Your objective:
Where a record contains an image, leave the image out and print the rest exactly.

(Stored data entries)
━━━━━━━━━━

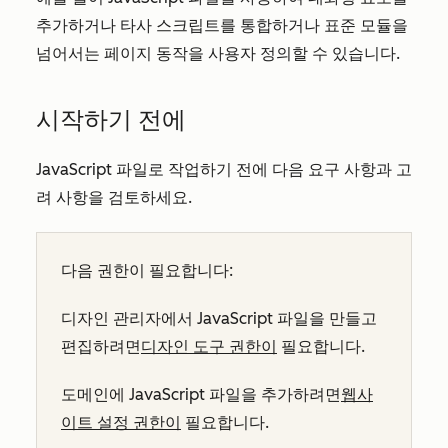
추가하거나 타사 스크립트를 통합하거나 표준 모듈을
넘어서는 페이지 동작을 사용자 정의할 수 있습니다.
시작하기 전에
JavaScript 파일로 작업하기 전에 다음 요구 사항과 고
려 사항을 검토하세요.
다음 권한이 필요합니다:
디자인 관리자에서 JavaScript 파일을 만들고
편집하려면
디자인 도구 권한이
필요합니다.
도메인에 JavaScript 파일을 추가하려면
웹사
이트 설정 권한이
필요합니다.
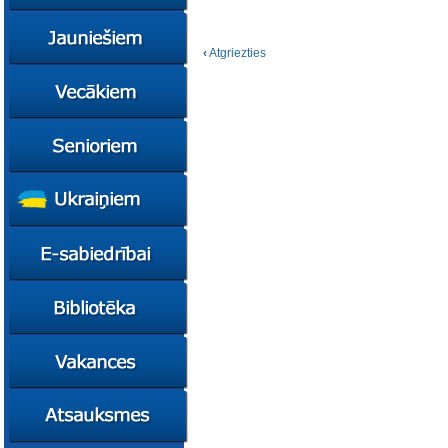
konsultācijas
Ziņas
Kursi
‹
Atgriezties
Konsultācijas
Ziņas
Plāni
Kursi
Metodiskie materiāli
Jaunie līderi
Ziņas
Izglītības tehnoloģiju
Karjeras
Kursi
mentori
konsultācijas
Resursi
Empower65
Konkursi
Pašvaldības atbalsts
pedagogiem
STEM junioriem
Kursi
Miniphänomenta
Miniphänomenta
Ziņas
Mācies
Mācies
Atbalsts Jelgavā
eksperimentējot
eksperimentējot
Izglītības iespējas
Ziņas
Digitāli klimatam
Kursi
FasTracKids
Resursi
Par bibliotēku
Jaunumi
Lietotāja ceļvedis
Zaļā bibliotēka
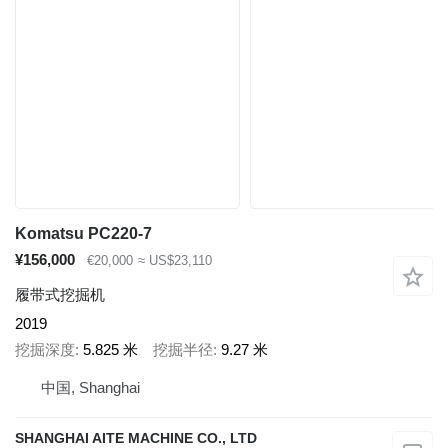
Komatsu PC220-7
¥156,000
€20,000
≈ US$23,110
履带式挖掘机
2019
挖掘深度
5.825 米
挖掘半径
9.27 米
中国, Shanghai
SHANGHAI AITE MACHINE CO., LTD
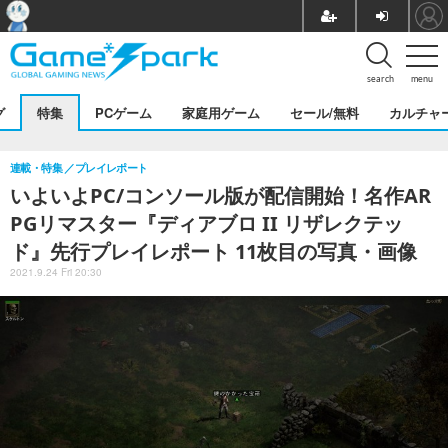
search
menu
グ
特集
PCゲーム
家庭用ゲーム
セール/無料
カルチャ
連載・特集
プレイレポート
いよいよPC/コンソール版が配信開始！名作AR
PGリマスター『ディアブロ II リザレクテッ
ド』先行プレイレポート 11枚目の写真・画像
2021.9.24 Fri 20:30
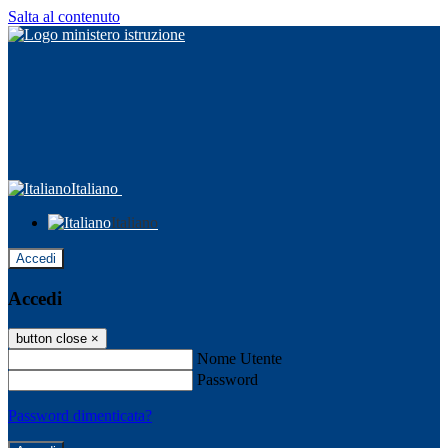
Salta al contenuto
Italiano
Italiano
Accedi
Accedi
button close
×
Nome Utente
Password
Password dimenticata?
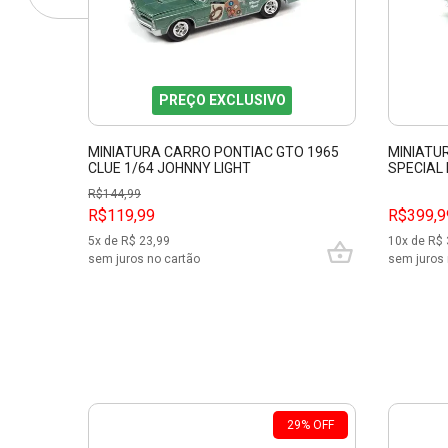
PREÇO EXCLUSIVO
MINIATURA CARRO PONTIAC GTO 1965
MINIATU
CLUE 1/64 JOHNNY LIGHT
SPECIAL
31885
R$
144,99
R$119,99
R$399,9
5
x de R$
23,99
10
x de R$
sem juros no cartão
sem juros 
29
%
OFF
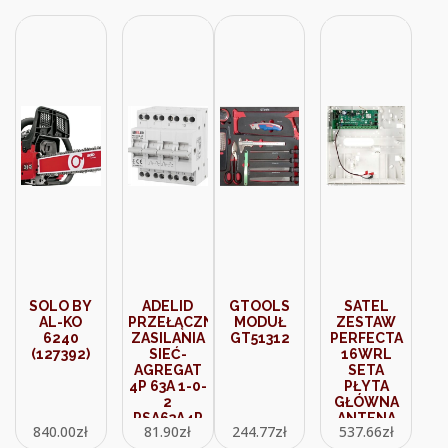
SOLO BY
ADELID
GTOOLS
SATEL
AL-KO
PRZEŁĄCZNIK
MODUŁ
ZESTAW
6240
ZASILANIA
GT51312
PERFECTA
(127392)
SIEĆ-
16WRL
AGREGAT
SETA
4P 63A 1-0-
PŁYTA
2
GŁÓWNA
PSA63A4P
ANTENA
840.00
zł
81.90
zł
244.77
zł
537.66
zł
OBUDOWA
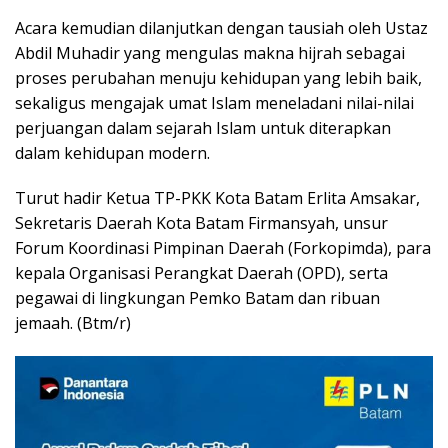
Acara kemudian dilanjutkan dengan tausiah oleh Ustaz
Abdil Muhadir yang mengulas makna hijrah sebagai
proses perubahan menuju kehidupan yang lebih baik,
sekaligus mengajak umat Islam meneladani nilai-nilai
perjuangan dalam sejarah Islam untuk diterapkan
dalam kehidupan modern.
Turut hadir Ketua TP-PKK Kota Batam Erlita Amsakar,
Sekretaris Daerah Kota Batam Firmansyah, unsur
Forum Koordinasi Pimpinan Daerah (Forkopimda), para
kepala Organisasi Perangkat Daerah (OPD), serta
pegawai di lingkungan Pemko Batam dan ribuan
jemaah. (Btm/r)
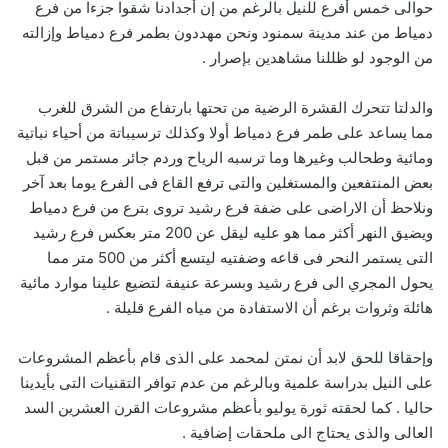
حوالى خمس أفرع للنيل بالرغم من إن أجدادنا شقوا جزءا من فرع
دمياط من عند مدينة سمنود ونحن مهددون بطمر فرع دمياط وإزالته
من الوجود لو ظللنا مشاهدين بإصرار .
والدلتا تتحرك القشرة الرضية من تحتها بارتفاع من الشرق للغرب
مما يساعد على طمر فرع دمياط أولا وكذلك ترسيباتة من أحياء نباتية
ومائية وطحالب وغيرها وما ترسبه الرياح وردم جائر مستمر من قبل
بعض المنتفعين والمستغلين والتى ترفع القاع فى الفرع يوما بعد آخر
ونلاحظ أن الاراضى على ضفة فرع رشيد تروى بترع من فرع دمياط
ويضيق النهر أكثر مما هو عليه ليقل عن 200 متر بعكس فرع رشيد
التى يستمر النحر فى قاعه وضفتيه ليتسع أكثر من 500 متر مما
يحول المجري الى فرع رشيد وبسرعة عنيفة لتضيع علينا موارد مائية
هائلة وثروات برغم أن الاستفادة من مياه الفرع قليلة .
وإحقاقا للحق لابد أن نمتن لمحمد على الذى قام بأعظم المشروعات
على النيل بدراسة علمية وبالرغم من عدم توافر التقنيات التى بأيدينا
حاليا . كما لحقته ثورة يوليو بأعظم مشروعات القرن العشرين السد
العالى والذى يحتاج الى ملحقات إضافية .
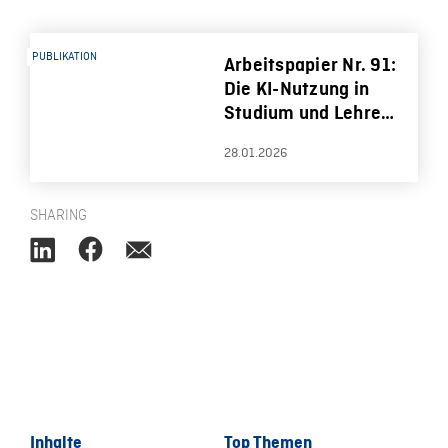
PUBLIKATION
Arbeitspapier Nr. 91:
Die KI-Nutzung in
Studium und Lehre.
Ein Review auf
28.01.2026
Grundlage
empirischer Studien
SHARING
Inhalte
Top Themen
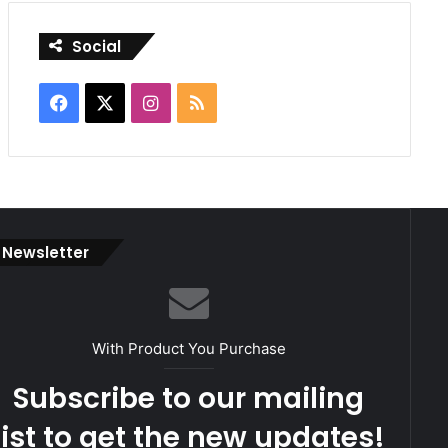
Social
Facebook
X
Instagram
RSS
Newsletter
With Product You Purchase
Subscribe to our mailing
list to get the new updates!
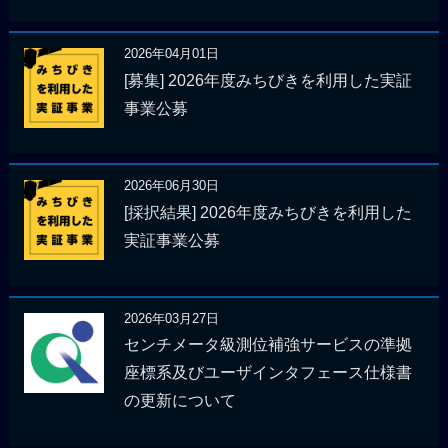
2026年04月01日
[募集] 2026年度みちびきを利用した実証
事業公募
2026年06月30日
[採択結果] 2026年度みちびきを利用した
実証事業公募
2026年03月27日
センチメータ級測位補強サービスの準拠
座標系及びユーザインタフェース仕様書
の更新について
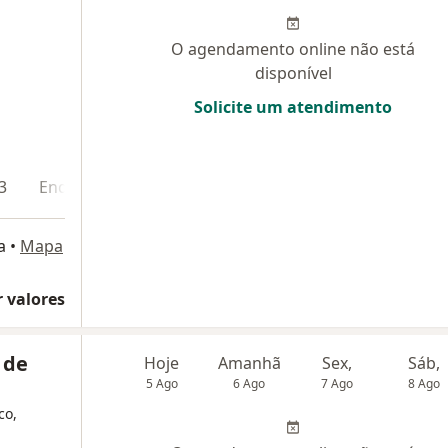
O agendamento online não está
disponível
Solicite um atendimento
3
Endereço 4
a
•
Mapa
 valores
 de
Hoje
Amanhã
Sex,
Sáb,
5 Ago
6 Ago
7 Ago
8 Ago
co,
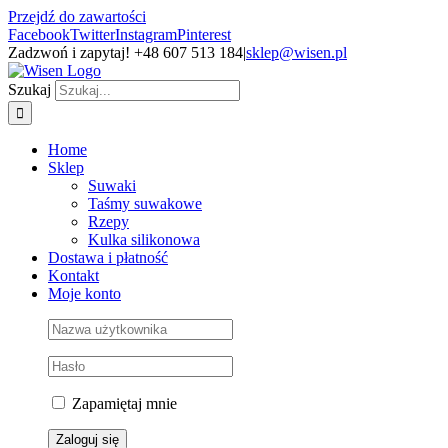
Przejdź do zawartości
Facebook
Twitter
Instagram
Pinterest
Zadzwoń i zapytaj! +48 607 513 184
|
sklep@wisen.pl
Szukaj
Home
Sklep
Suwaki
Taśmy suwakowe
Rzepy
Kulka silikonowa
Dostawa i płatność
Kontakt
Moje konto
Zapamiętaj mnie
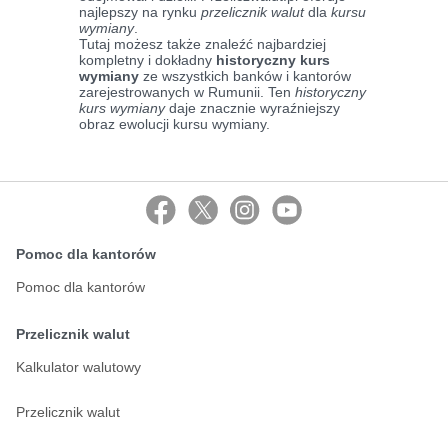
najlepszy na rynku
przelicznik walut
dla
kursu
wymiany
.
Tutaj możesz także znaleźć najbardziej
kompletny i dokładny
historyczny kurs
wymiany
ze wszystkich banków i kantorów
zarejestrowanych w Rumunii. Ten
historyczny
kurs wymiany
daje znacznie wyraźniejszy
obraz ewolucji kursu wymiany.
Pomoc dla kantorów
Pomoc dla kantorów
Przelicznik walut
Kalkulator walutowy
Przelicznik walut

━━━━━━━━━━

Exercise answer:
추가하거나 타사 스크립트를 통합하거나 표준 모듈을
넘어서는 페이지 동작을 사용자 정의할 수 있습니다.
시작하기 전에
JavaScript 파일로 작업하기 전에 다음 요구 사항과 고
려 사항을 검토하세요.
다음 권한이 필요합니다:
디자인 관리자에서 JavaScript 파일을 만들고
편집하려면
디자인 도구 권한이
필요합니다.
도메인에 JavaScript 파일을 추가하려면
웹사
이트 설정 권한이
필요합니다.
konsultācijas
Ziņas
Kursi
‹
Atgriezties
Konsultācijas
Ziņas
Plāni
Kursi
Metodiskie materiāli
Jaunie līderi
Ziņas
Izglītības tehnoloģiju
Karjeras
Kursi
mentori
konsultācijas
Resursi
Empower65
Konkursi
Pašvaldības atbalsts
pedagogiem
STEM junioriem
Kursi
Miniphänomenta
Miniphänomenta
Ziņas
Mācies
Mācies
Atbalsts Jelgavā
eksperimentējot
eksperimentējot
Izglītības iespējas
Ziņas
Digitāli klimatam
Kursi
FasTracKids
Resursi
Par bibliotēku
Jaunumi
Lietotāja ceļvedis
Zaļā bibliotēka
Komatsu PC220-7
¥156,000
€20,000
≈ US$23,110
履带式挖掘机
2019
挖掘深度
5.825 米
挖掘半径
9.27 米
中国, Shanghai
SHANGHAI AITE MACHINE CO., LTD
search
menu
グ
特集
PCゲーム
家庭用ゲーム
セール/無料
カルチャ
連載・特集
プレイレポート
いよいよPC/コンソール版が配信開始！名作AR
PGリマスター『ディアブロ II リザレクテッ
ド』先行プレイレポート 11枚目の写真・画像
2021.9.24 Fri 20:30
Salta al contenuto
Italiano
Italiano
Accedi
Accedi
button close
×
Nome Utente
Password
Password dimenticata?
PREÇO EXCLUSIVO
MINIATURA CARRO PONTIAC GTO 1965
MINIATU
CLUE 1/64 JOHNNY LIGHT
SPECIAL
31885
R$
144,99
R$119,99
R$399,9
5
x de R$
23,99
10
x de R$
sem juros no cartão
sem juros 
29
%
OFF
SOLO BY
ADELID
GTOOLS
SATEL
AL-KO
PRZEŁĄCZNIK
MODUŁ
ZESTAW
6240
ZASILANIA
GT51312
PERFECTA
(127392)
SIEĆ-
16WRL
AGREGAT
SETA
4P 63A 1-0-
PŁYTA
2
GŁÓWNA
PSA63A4P
ANTENA
840.00
zł
81.90
zł
244.77
zł
537.66
zł
OBUDOWA
Acara kemudian dilanjutkan dengan tausiah oleh Ustaz
Abdil Muhadir yang mengulas makna hijrah sebagai
proses perubahan menuju kehidupan yang lebih baik,
sekaligus mengajak umat Islam meneladani nilai-nilai
perjuangan dalam sejarah Islam untuk diterapkan
dalam kehidupan modern.
Turut hadir Ketua TP-PKK Kota Batam Erlita Amsakar,
Sekretaris Daerah Kota Batam Firmansyah, unsur
Forum Koordinasi Pimpinan Daerah (Forkopimda), para
kepala Organisasi Perangkat Daerah (OPD), serta
pegawai di lingkungan Pemko Batam dan ribuan
jemaah. (Btm/r)
حوالى خمس أفرع للنيل بالرغم من إن أجدادنا شقوا جزءا من فرع
دمياط من عند مدينة سمنود ونحن مهددون بطمر فرع دمياط وإزالته
من الوجود لو ظللنا مشاهدين بإصرار .
والدلتا تتحرك القشرة الرضية من تحتها بارتفاع من الشرق للغرب
مما يساعد على طمر فرع دمياط أولا وكذلك ترسيباتة من أحياء نباتية
ومائية وطحالب وغيرها وما ترسبه الرياح وردم جائر مستمر من قبل
بعض المنتفعين والمستغلين والتى ترفع القاع فى الفرع يوما بعد آخر
ونلاحظ أن الاراضى على ضفة فرع رشيد تروى بترع من فرع دمياط
ويضيق النهر أكثر مما هو عليه ليقل عن 200 متر بعكس فرع رشيد
التى يستمر النحر فى قاعه وضفتيه ليتسع أكثر من 500 متر مما
يحول المجري الى فرع رشيد وبسرعة عنيفة لتضيع علينا موارد مائية
هائلة وثروات برغم أن الاستفادة من مياه الفرع قليلة .
وإحقاقا للحق لابد أن نمتن لمحمد على الذى قام بأعظم المشروعات
على النيل بدراسة علمية وبالرغم من عدم توافر التقنيات التى بأيدينا
حاليا . كما لحقته ثورة يوليو بأعظم مشروعات القرن العشرين السد
العالى والذى يحتاج الى ملحقات إضافية .
PUBLIKATION
Arbeitspapier Nr. 91:
Die KI-Nutzung in
Studium und Lehre.
Ein Review auf
28.01.2026
Grundlage
empirischer Studien
SHARING
Inhalte
Top Themen
Social
Facebook
X
Instagram
RSS
Newsletter
With Product You Purchase
Subscribe to our mailing
list to get the new updates!
2026年04月01日
[募集] 2026年度みちびきを利用した実証
事業公募
2026年06月30日
[採択結果] 2026年度みちびきを利用した
実証事業公募
2026年03月27日
センチメータ級測位補強サービスの準拠
座標系及びユーザインタフェース仕様書
の更新について
O agendamento online não está
disponível
Solicite um atendimento
3
Endereço 4
a
•
Mapa
 valores
 de
Hoje
Amanhã
Sex,
Sáb,
5 Ago
6 Ago
7 Ago
8 Ago
co,
Przejdź do zawartości
Facebook
Twitter
Instagram
Pinterest
Zadzwoń i zapytaj! +48 607 513 184
|
sklep@wisen.pl
Szukaj
Home
Sklep
Suwaki
Taśmy suwakowe
Rzepy
Kulka silikonowa
Dostawa i płatność
Kontakt
Moje konto
Zapamiętaj mnie
najlepszy na rynku
przelicznik walut
dla
kursu
wymiany
.
Tutaj możesz także znaleźć najbardziej
kompletny i dokładny
historyczny kurs
wymiany
ze wszystkich banków i kantorów
zarejestrowanych w Rumunii. Ten
historyczny
kurs wymiany
daje znacznie wyraźniejszy
obraz ewolucji kursu wymiany.
Pomoc dla kantorów
Pomoc dla kantorów
Przelicznik walut
Kalkulator walutowy
Przelicznik walut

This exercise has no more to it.